Simão saiu dali. Eram cerca de três horas da manhã, e as vielas solitárias de Jerusalém cobriam-se do marmóreo palor da lua cheia. Pedro, sempre rígido quanto ao perdão às quedas alheias, agora, sob remorso obcecante, chorava amargamente.
Cinco séculos mais tarde, no local onde se supõe que Simão abriu a alma em choro convulsivo, ergueram uma igreja com o nome de São Pedro in Galli Cantu.
Amélia Rodrigues (FRANCO, 1991b, p.
95) escreveu:
Com o espinho do arrependimento cravado na mente, a doer no coração, o discípulo se deixaria agora joeirar pelo sacrifício e se tornaria uma bandeira desfraldada, simbolizando a coragem que deveria infundir nos irmãos que lastreariam os solos das outras vidas com o martírio de si mesmos.
— “Que ensinamentos nos oferece a negação de Pedro?” — perguntaram a Emmanuel.
— A negação de Pedro serve para significar a fragilidade das almas humanas, perdidas na invigilância e na despreocupação da realidade espiritual, deixando-se conduzir, indiferentemente, aos torvelinhos mais tenebrosos do sofrimento, sem cogitarem de um esforço legítimo e sincero, na definitiva edificação de si mesmas. (XAVIER, 2013c, q. 320.)
Em outra parte (XAVIER, 2013b, cap. 89), o nobre benfeitor refletiu que o fracasso momentâneo do venerando pescador decorreu de sua desatenção para com as advertências recebidas.
Salientou Emmanuel que Pedro seguia Jesus, naquela noite, após a prisão, “de longe”, e “assentou-se entre os criados”.
O querido mentor então concluiu:
[...] muitos amigos do Evangelho prosseguem caindo em suas aspirações e esperanças, por acompanharem o Cristo a distância [...] entre os servos das convenções utilitaristas [...].
Sim, Pedro possuía uma personalidade complexa; era impetuoso e inconstante.
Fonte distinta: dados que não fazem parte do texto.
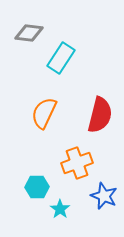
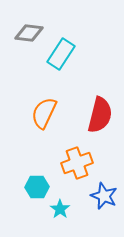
cyan rectangle: moved 4 px up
Com frequência, deixava-se dominar por receios. Sintonizava-se com Espíritos de evolução primária. Mesmo assim, Jesus o escolheu para ser pescador de homens e paradigma da fé cristã, para os séculos. Por quê?
Jesus amava em Pedro a força de seu caráter, o entusiasmo, sua bondade, sinceridade, sua simplicidade, justiça, o espírito conciliador, que o tornavam merecedor de grande respeito, além de ser, no trabalho e na família, homem exemplar.
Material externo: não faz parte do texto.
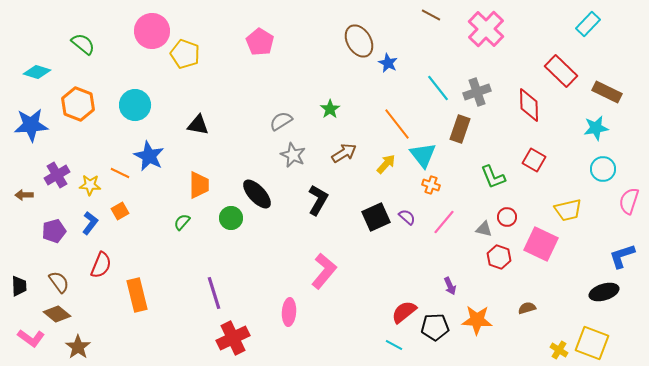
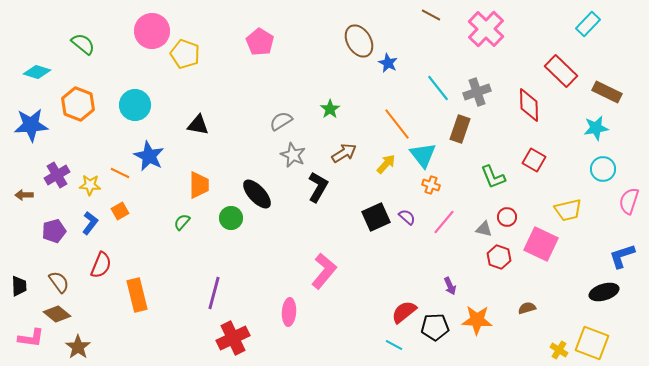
black L-shape at (318, 200): moved 13 px up
purple line at (214, 293): rotated 32 degrees clockwise
pink L-shape at (31, 338): rotated 28 degrees counterclockwise
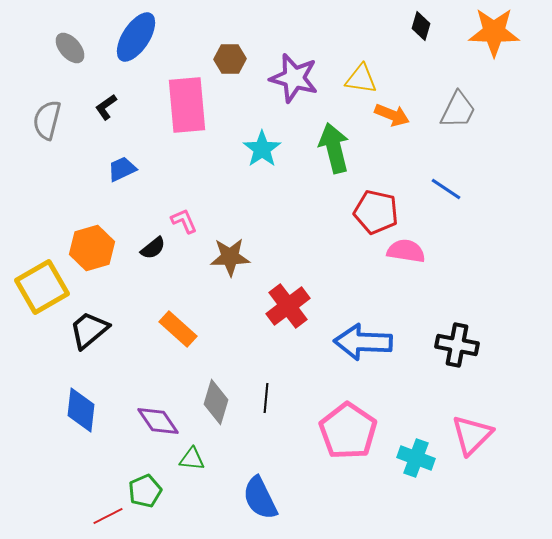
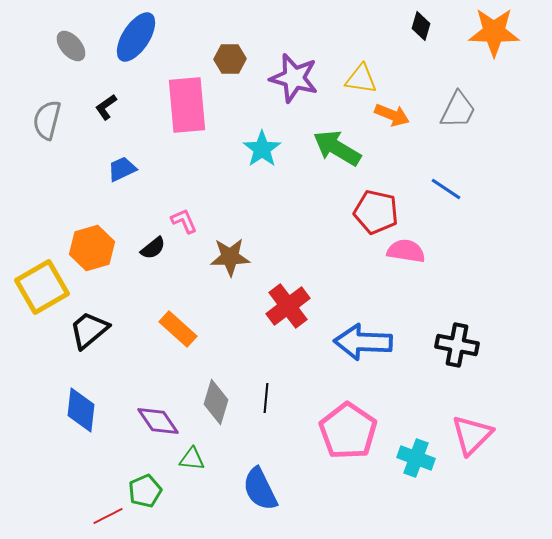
gray ellipse: moved 1 px right, 2 px up
green arrow: moved 3 px right; rotated 45 degrees counterclockwise
blue semicircle: moved 9 px up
Um episódio dos evangelhos traduz, porém, aquela que talvez fosse a melhor das qualidades de Pedro: a disposição de tentar.
Encerrada a distribuição dos pães e peixes, e recolhidos os tantos cestos com os pedaços que sobraram, Jesus ordenou que seus apóstolos seguissem à frente, pelo lago, a caminho de Betsaida, enquanto Ele despedisse a multidão. Jesus ainda se demorou, procurando a quietude para a oração. O barco já estava à significativa distância, por volta da quarta vigília da noite, isto é, entre três e seis horas da manhã. Ventos contrários e ondas eriçadas dificultavam o movimento dos remos. Sobressaltados, os discípulos veem que algo se aproxima no nível das águas. Um fantasma? — eles se questionam, e gritam atemorizados. Contudo, é Jesus, que logo lhes diz:
— “Tende confiança, sou eu, não tenhais medo”. (
MATEUS 14:27-31.)
Simão Pedro é quem ousa romper a tensão:
— “Senhor, se és tu, manda que eu vá ao teu encontro sobre as águas”.
Jesus autoriza:
— “Vem”.
E de fato, descendo do barco, Pedro inicia os primeiros passos sobre as ondas do Genesaré, em direção a Jesus.
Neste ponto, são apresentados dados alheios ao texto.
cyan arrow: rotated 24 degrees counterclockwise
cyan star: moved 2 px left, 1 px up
Mas o vento prossegue revolvendo o ambiente. Simão se deixa impressionar e abre flanco para o medo e grita:
— “Senhor, salva-me!”
O Nazareno, com presteza, segura-o, sem omitir a necessária repreensão:
— “Homem fraco na fé, por que duvidaste?”
Bela imagem! Repleta de símbolos, é, ao mesmo tempo, verídica, já que a levitação humana compõe uma das mais expressivas páginas do livro da mediunidade, em seu capítulo dos efeitos físicos.
Mesmo sem alcançar o êxito, sob o aparente fracasso, Pedro revelou a essência de sua psicologia: foi o único disposto a tentar, confiou na garantia de Jesus o quanto suas forças permitiram, entremostrando o gérmen de sua aptidão para segui-lo no futuro, incondicionalmente, pelos movediços e perigosos caminhos humanos.
Por todas as experiências que viveu — suas quedas e suas vitórias — Simão Pedro é bem um símbolo das principais pelejas que aguardam o candidato às culminâncias espirituais.